[TASK ITEM]: In the records below, the lines between the one holding "されていませんが、2.4Lモデルにはしっかり4WDが備わ" and the one holding "Je souhaite m’enregistrer, mais", inclusive, are to be transcribed exactly; no pictures are to be included.

(Stored entries)

= = = =

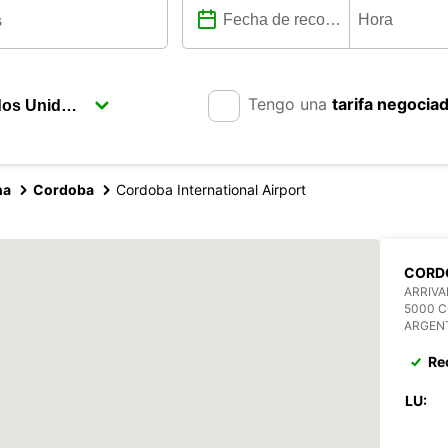
Tengo una
tarifa negocia
na
Cordoba
Cordoba International Airport
CORD
ARRIVA
5000 
ARGEN
Re
LU:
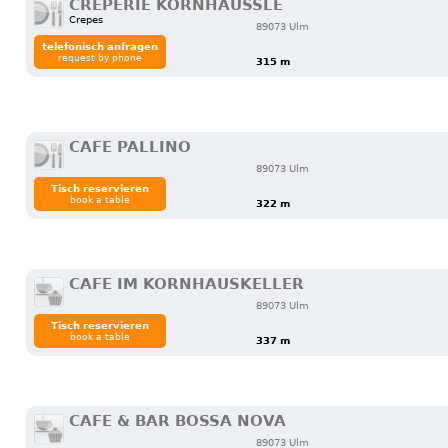
CRÊPERIE KORNHÄUSSLE
Crepes
89073 Ulm
telefonisch anfragen
request by phone
315 m
CAFE PALLINO
89073 Ulm
Tisch reservieren
book a table
322 m
CAFE IM KORNHAUSKELLER
89073 Ulm
Tisch reservieren
book a table
337 m
CAFE & BAR BOSSA NOVA
89073 Ulm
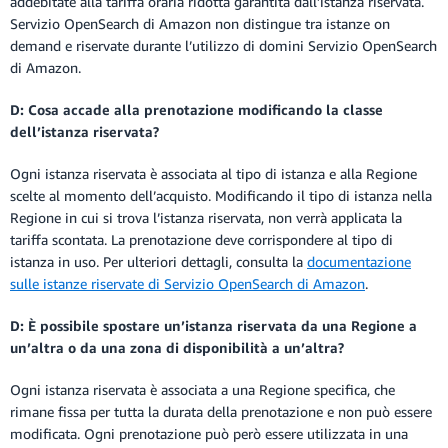
addebitate alla tariffa oraria ridotta garantita dall’istanza riservata.
Servizio OpenSearch di Amazon non distingue tra istanze on
demand e riservate durante l’utilizzo di domini Servizio OpenSearch
di Amazon.
D: Cosa accade alla prenotazione modificando la classe
dell’istanza riservata?
Ogni istanza riservata è associata al tipo di istanza e alla Regione
scelte al momento dell’acquisto. Modificando il tipo di istanza nella
Regione in cui si trova l’istanza riservata, non verrà applicata la
tariffa scontata. La prenotazione deve corrispondere al tipo di
istanza in uso. Per ulteriori dettagli, consulta la
documentazione
sulle istanze riservate di Servizio OpenSearch di Amazon
.
D: È possibile spostare un’istanza riservata da una Regione a
un’altra o da una zona di disponibilità a un’altra?
Ogni istanza riservata è associata a una Regione specifica, che
rimane fissa per tutta la durata della prenotazione e non può essere
modificata. Ogni prenotazione può però essere utilizzata in una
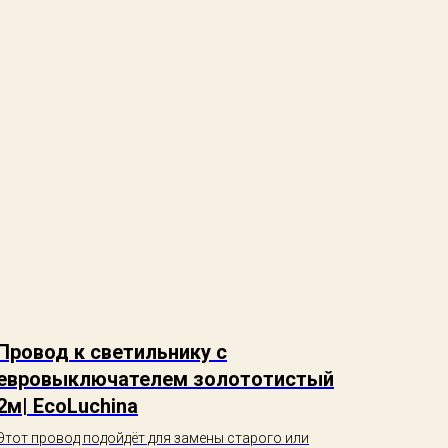
Провод к светильнику с
евровыключателем золототистый
2м| EcoLuchina
Этот провод подойдёт для замены старого или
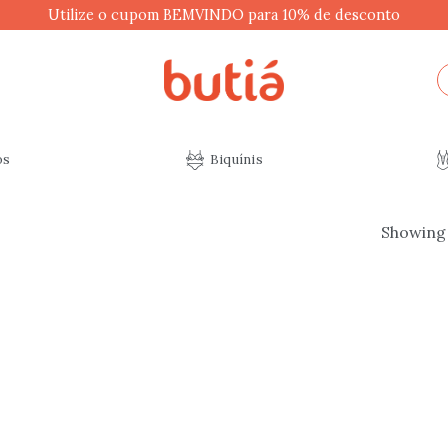
Utilize o cupom BEMVINDO para 10% de desconto
P
po
os
Biquínis
Showing a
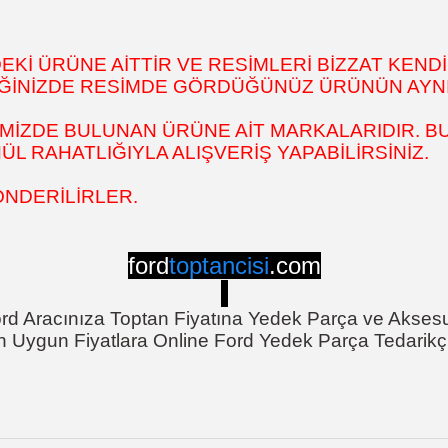
İ ÜRÜNE AİTTİR VE RESİMLERİ BİZZAT KENDİ
DİĞİNİZDE RESİMDE GÖRDÜĞÜNÜZ ÜRÜNÜN AYNI
MİZDE BULUNAN ÜRÜNE AİT MARKALARIDIR. BU
 RAHATLIĞIYLA ALIŞVERİŞ YAPABİLİRSİNİZ.
ÖNDERİLİRLER.
ford
toptancisi
.com
rd Aracınıza Toptan Fiyatına Yedek Parça ve Akses
n Uygun Fiyatlara Online Ford Yedek Parça Tedarikçi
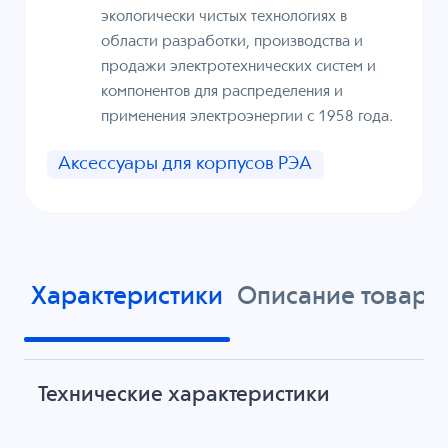
экологически чистых технологиях в
области разработки, производства и
продажи электротехнических систем и
компонентов для распределения и
применения электроэнергии с 1958 года.
Аксессуары для корпусов РЭА
Характеристики
Описание товара
Технические характеристики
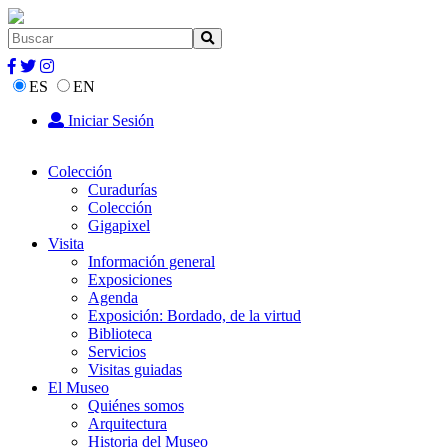
ES
EN
Iniciar Sesión
Colección
Curadurías
Colección
Gigapixel
Visita
Información general
Exposiciones
Agenda
Exposición: Bordado, de la virtud
Biblioteca
Servicios
Visitas guiadas
El Museo
Quiénes somos
Arquitectura
Historia del Museo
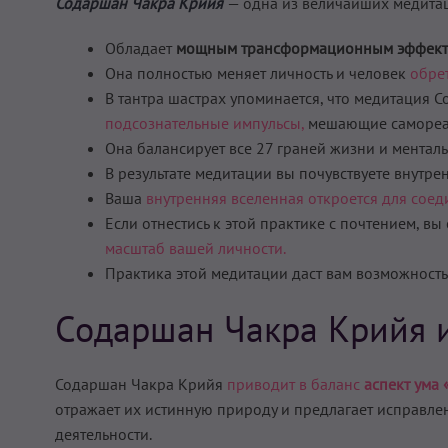
Содаршан Чакра Крийя
— одна из величайших медит
Обладает
мощным трансформационным эффект
Она полностью меняет личность и человек
обре
В тантра шастрах упоминается, что медитация
подсознательные импульсы,
мешающие самореа
Она балансирует все 27 граней жизни и ментал
В результате медитации вы почувствуете внутр
Ваша
внутренняя вселенная откроется для соед
Если отнестись к этой практике с почтением, вы
масштаб вашей личности.
Практика этой медитации даст вам возможность
Содаршан Чакра Крийя и
Содаршан Чакра Крийя
приводит в баланс
аспект ума 
отражает их истинную природу и предлагает исправлени
деятельности.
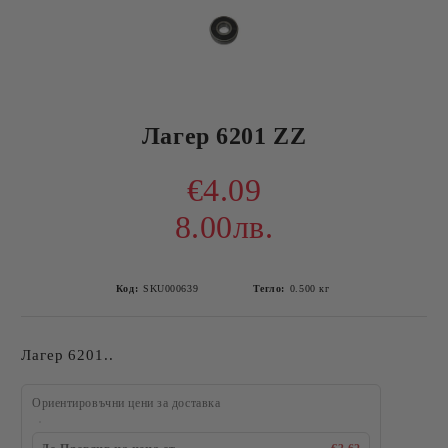
Лагер 6201 ZZ
€4.09
8.00лв.
Код:
SKU000639
Тегло:
0.500
кг
Лагер 6201..
Ориентировъчни цени за доставка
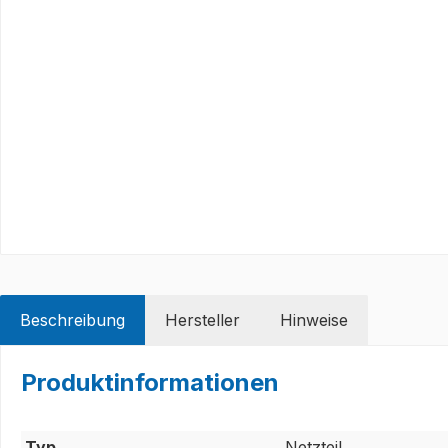
Beschreibung
Hersteller
Hinweise
Produktinformationen
Typ
Netzteil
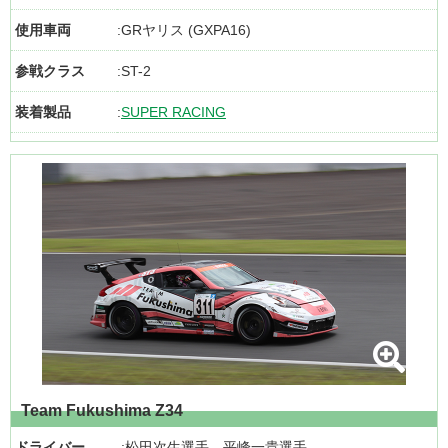
使用車両
GRヤリス (GXPA16)
参戦クラス
ST-2
装着製品
SUPER RACING
Team Fukushima Z34
ドライバー
松田次生選手、平峰一貴選手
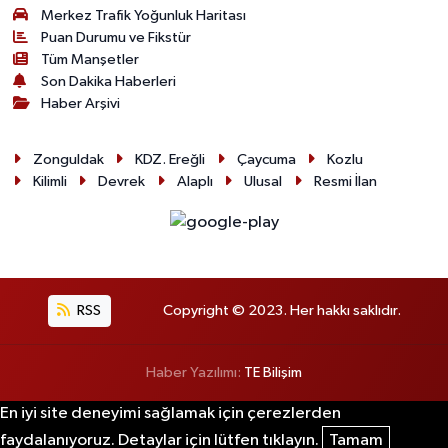
Merkez Trafik Yoğunluk Haritası
Puan Durumu ve Fikstür
Tüm Manşetler
Son Dakika Haberleri
Haber Arşivi
Zonguldak
KDZ. Ereğli
Çaycuma
Kozlu
Kilimli
Devrek
Alaplı
Ulusal
Resmi İlan
RSS
Copyright © 2023. Her hakkı saklıdır.
Haber Yazılımı:
TE Bilişim
En iyi site deneyimi sağlamak için çerezlerden
faydalanıyoruz. Detaylar için lütfen tıklayın.
Tamam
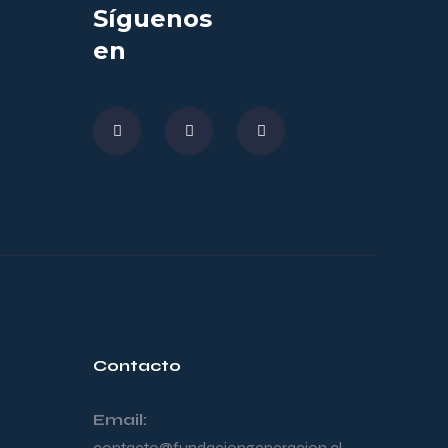
Síguenos
en
Contacto
Email:
contacto@fundaciongeneracion.cl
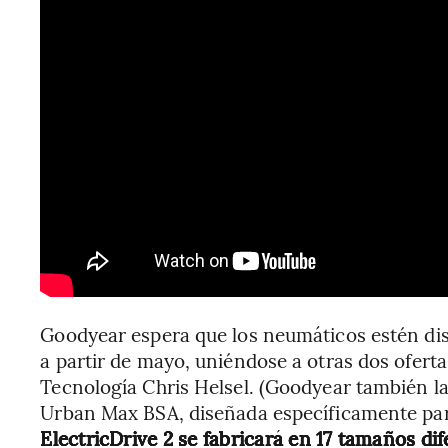
Goodyear espera que los neumáticos estén di
a partir de mayo, uniéndose a otras dos oferta
Tecnología Chris Helsel. (Goodyear también la
Urban Max BSA, diseñada específicamente par
ElectricDrive 2 se fabricará en 17 tamaños di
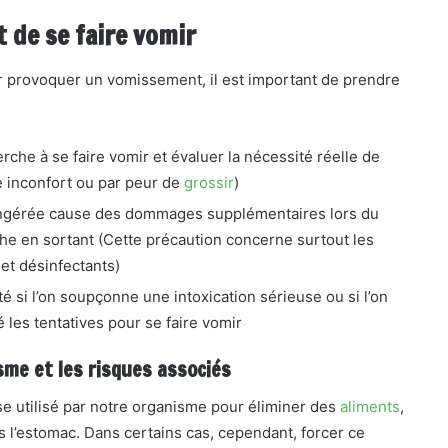
 de se faire vomir
r provoquer un vomissement, il est important de prendre
rche à se faire vomir et évaluer la nécessité réelle de
le inconfort ou par peur de
grossir
)
e ingérée cause des dommages supplémentaires lors du
che en sortant (Cette précaution concerne surtout les
et désinfectants)
 si l’on soupçonne une intoxication sérieuse ou si l’on
les tentatives pour se faire vomir
sme et les risques associés
 utilisé par notre organisme pour éliminer des
aliments
,
 l’estomac. Dans certains cas, cependant, forcer ce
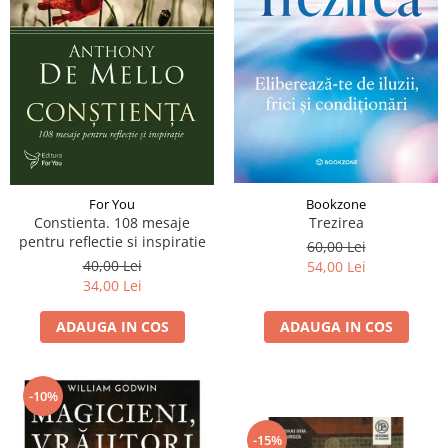
For You
Bookzone
Constienta. 108 mesaje
Trezirea
pentru reflectie si inspiratie
60,00 Lei
40,00 Lei
54,00 Lei
34,00 Lei
ADAUGA IN COS
ADAUGA IN COS
-10%
-15%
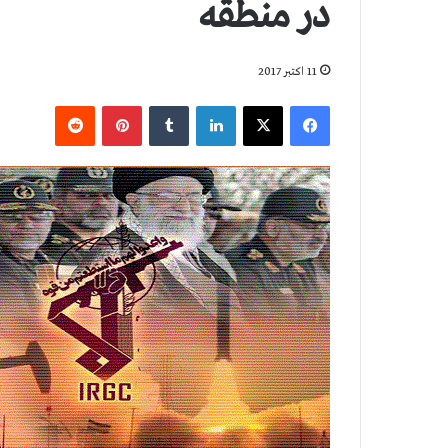
در منطقه
11 اکتبر 2017
فیس بوک
X
لینکدین
‫تامبلر
‫پین‌ترست
‫رددیت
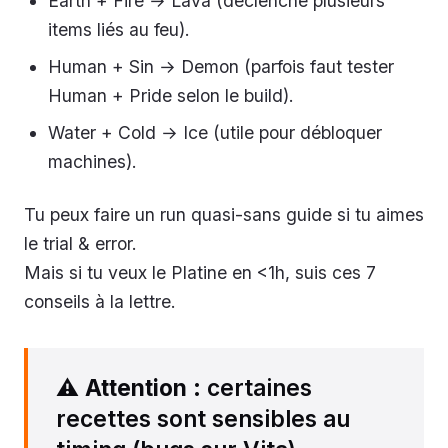
Earth + Fire → Lava (déclenche plusieurs
items liés au feu).
Human + Sin → Demon (parfois faut tester
Human + Pride selon le build).
Water + Cold → Ice (utile pour débloquer
machines).
Tu peux faire un run quasi-sans guide si tu aimes
le trial & error.
Mais si tu veux le Platine en <1h, suis ces 7
conseils à la lettre.
⚠️
Attention
: certaines
recettes sont sensibles au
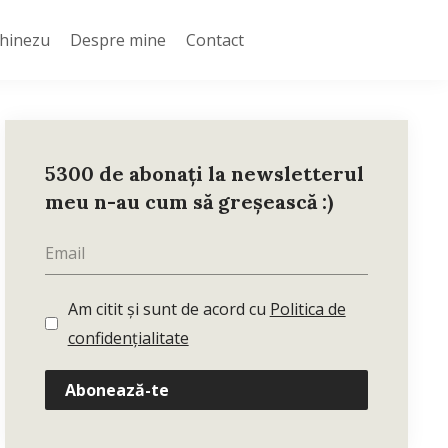
Chinezu
Despre mine
Contact
5300 de abonați la newsletterul
meu n-au cum să greșească :)
Am citit și sunt de acord cu
Politica de
confidențialitate
Abonează-te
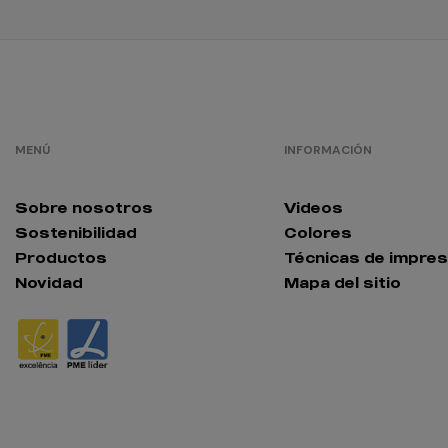
MENÚ
INFORMACIÓN
Sobre nosotros
Videos
Sostenibilidad
Colores
Productos
Técnicas de impres
Novidad
Mapa del sitio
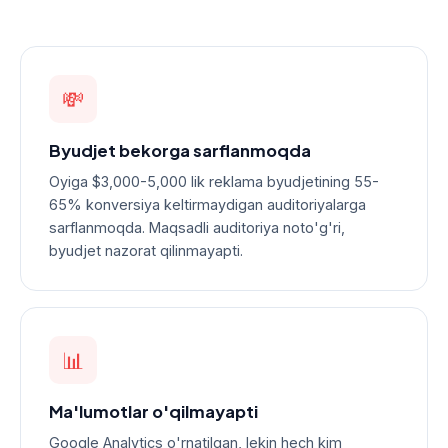
💸
Byudjet bekorga sarflanmoqda
Oyiga $3,000-5,000 lik reklama byudjetining 55-
65% konversiya keltirmaydigan auditoriyalarga
sarflanmoqda. Maqsadli auditoriya noto'g'ri,
byudjet nazorat qilinmayapti.
📊
Ma'lumotlar o'qilmayapti
Google Analytics o'rnatilgan, lekin hech kim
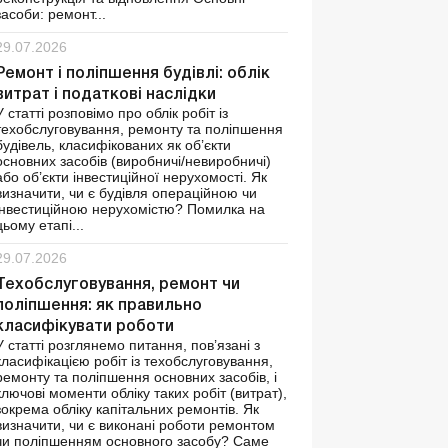
засоби: ремонт...
29.07.2026
Ремонт і поліпшення будівлі: облік
витрат і податкові наслідки
У статті розповімо про облік робіт із
техобслуговування, ремонту та поліпшення
будівель, класифікованих як об’єкти
основних засобів (виробничі/невиробничі)
або об’єкти інвестиційної нерухомості. Як
визначити, чи є будівля операційною чи
інвестиційною нерухомістю? Помилка на
цьому етапі...
29.07.2026
Техобслуговування, ремонт чи
поліпшення: як правильно
класифікувати роботи
У статті розглянемо питання, пов’язані з
класифікацією робіт із техобслуговування,
ремонту та поліпшення основних засобів, і
ключові моменти обліку таких робіт (витрат),
зокрема обліку капітальних ремонтів. Як
визначити, чи є виконані роботи ремонтом
чи поліпшенням основного засобу? Саме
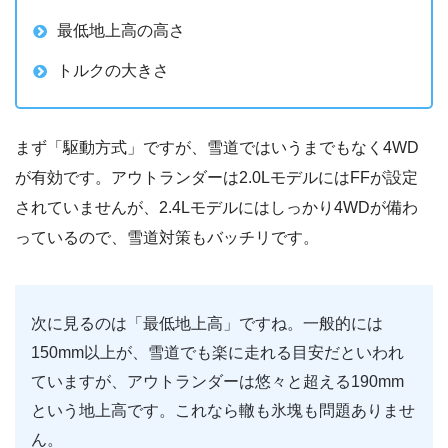
最低地上高の高さ
トルクの大きさ
まず「駆動方式」ですが、雪道ではいうまでもなく4WD
が有効です。アウトランダーは2.0LモデルにはFFが設定
されていませんが、2.4Lモデルにはしっかり4WDが備わ
っているので、雪道対策もバッチリです。
次に見るのは「最低地上高」ですね。一般的には
150mm以上が、雪道でも楽に走れる目安だといわれ
ていますが、アウトランダーは悠々と超える190mm
という地上高です。これなら轍も氷塊も問題ありませ
ん。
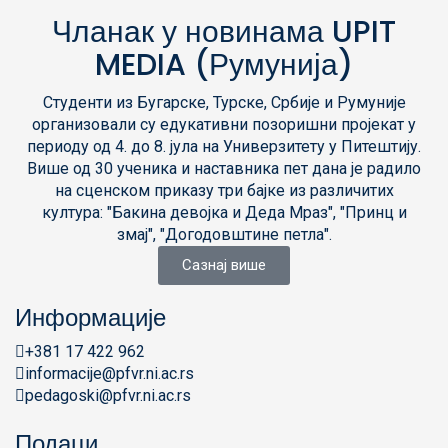
Чланак у новинама UPIT
MEDIA (Румунија)
Студенти из Бугарске, Турске, Србије и Румуније
организовали су едукативни позоришни пројекат у
периоду од 4. до 8. јула на Универзитету у Питештију.
Више од 30 ученика и наставника пет дана је радило
на сценском приказу три бајке из различитих
култура: "Бакина девојка и Деда Мраз", "Принц и
змај", "Догодовштине петла".
Сазнај више
Информације
+381 17 422 962
informacije@pfvr.ni.ac.rs
pedagoski@pfvr.ni.ac.rs
Подаци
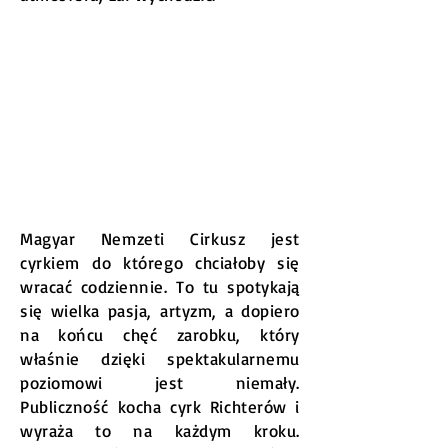
Magyar Nemzeti Cirkusz jest
cyrkiem do którego chciałoby się
wracać codziennie. To tu spotykają
się wielka pasja, artyzm, a dopiero
na końcu chęć zarobku, który
właśnie dzięki spektakularnemu
poziomowi jest niemały.
Publiczność kocha cyrk Richterów i
wyraża to na każdym kroku.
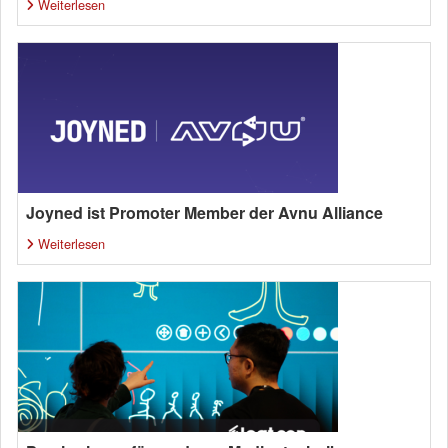
Weiterlesen
Joyned ist Promoter Member der Avnu Alliance
Weiterlesen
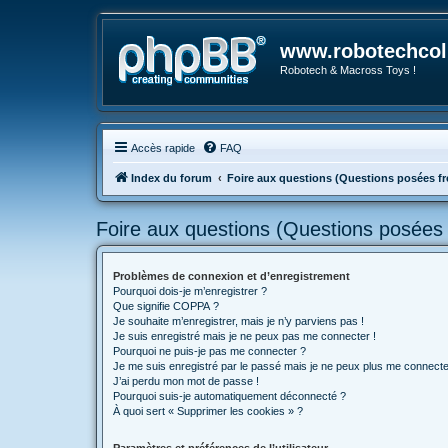
www.robotechcoll
Robotech & Macross Toys !
Accès rapide
FAQ
Index du forum
Foire aux questions (Questions posées 
Foire aux questions (Questions posée
Problèmes de connexion et d’enregistrement
Pourquoi dois-je m’enregistrer ?
Que signifie COPPA ?
Je souhaite m’enregistrer, mais je n’y parviens pas !
Je suis enregistré mais je ne peux pas me connecter !
Pourquoi ne puis-je pas me connecter ?
Je me suis enregistré par le passé mais je ne peux plus me connecte
J’ai perdu mon mot de passe !
Pourquoi suis-je automatiquement déconnecté ?
À quoi sert « Supprimer les cookies » ?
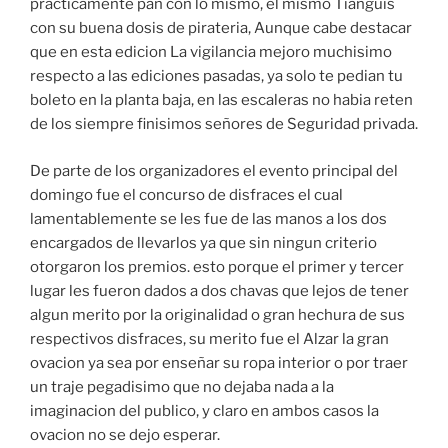
practicamente pan con lo mismo, el mismo Tianguis
con su buena dosis de pirateria, Aunque cabe destacar
que en esta edicion La vigilancia mejoro muchisimo
respecto a las ediciones pasadas, ya solo te pedian tu
boleto en la planta baja, en las escaleras no habia reten
de los siempre finisimos señores de Seguridad privada.
De parte de los organizadores el evento principal del
domingo fue el concurso de disfraces el cual
lamentablemente se les fue de las manos a los dos
encargados de llevarlos ya que sin ningun criterio
otorgaron los premios. esto porque el primer y tercer
lugar les fueron dados a dos chavas que lejos de tener
algun merito por la originalidad o gran hechura de sus
respectivos disfraces, su merito fue el Alzar la gran
ovacion ya sea por enseñar su ropa interior o por traer
un traje pegadisimo que no dejaba nada a la
imaginacion del publico, y claro en ambos casos la
ovacion no se dejo esperar.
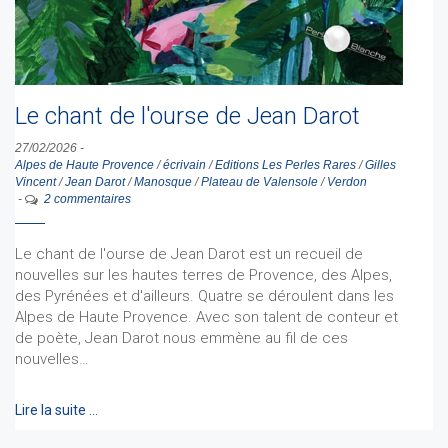
Le chant de l'ourse de Jean Darot
27/02/2026
-
Alpes de Haute Provence
/
écrivain
/
Editions Les Perles Rares
/
Gilles
Vincent
/
Jean Darot
/
Manosque
/
Plateau de Valensole
/
Verdon
-
2 commentaires
Le chant de l'ourse de Jean Darot est un recueil de
nouvelles sur les hautes terres de Provence, des Alpes,
des Pyrénées et d'ailleurs. Quatre se déroulent dans les
Alpes de Haute Provence. Avec son talent de conteur et
de poète, Jean Darot nous emmène au fil de ces
nouvelles…
Lire la suite …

= = = =

[RESULT FOR THIS EXERCISE]:
されていませんが、2.4Lモデルにはしっかり4WDが備わ
っているので、雪道対策もバッチリです。
次に見るのは「最低地上高」ですね。一般的には
150mm以上が、雪道でも楽に走れる目安だといわれ
ていますが、アウトランダーは悠々と超える190mm
という地上高です。これなら轍も氷塊も問題ありませ
ん。
Чланак у новинама UPIT
MEDIA (Румунија)
Студенти из Бугарске, Турске, Србије и Румуније
организовали су едукативни позоришни пројекат у
периоду од 4. до 8. јула на Универзитету у Питештију.
Више од 30 ученика и наставника пет дана је радило
на сценском приказу три бајке из различитих
култура: "Бакина девојка и Деда Мраз", "Принц и
змај", "Догодовштине петла".
Сазнај више
Информације
+381 17 422 962
informacije@pfvr.ni.ac.rs
pedagoski@pfvr.ni.ac.rs
Подаци
Magyar Nemzeti Cirkusz jest
cyrkiem do którego chciałoby się
wracać codziennie. To tu spotykają
się wielka pasja, artyzm, a dopiero
na końcu chęć zarobku, który
właśnie dzięki spektakularnemu
poziomowi jest niemały.
Publiczność kocha cyrk Richterów i
wyraża to na każdym kroku.
Weiterlesen
Joyned ist Promoter Member der Avnu Alliance
Weiterlesen
www.robotechcoll
Robotech & Macross Toys !
Accès rapide
FAQ
Index du forum
Foire aux questions (Questions posées 
Foire aux questions (Questions posée
Problèmes de connexion et d’enregistrement
Pourquoi dois-je m’enregistrer ?
Que signifie COPPA ?
Je souhaite m’enregistrer, mais je n’y parviens pas !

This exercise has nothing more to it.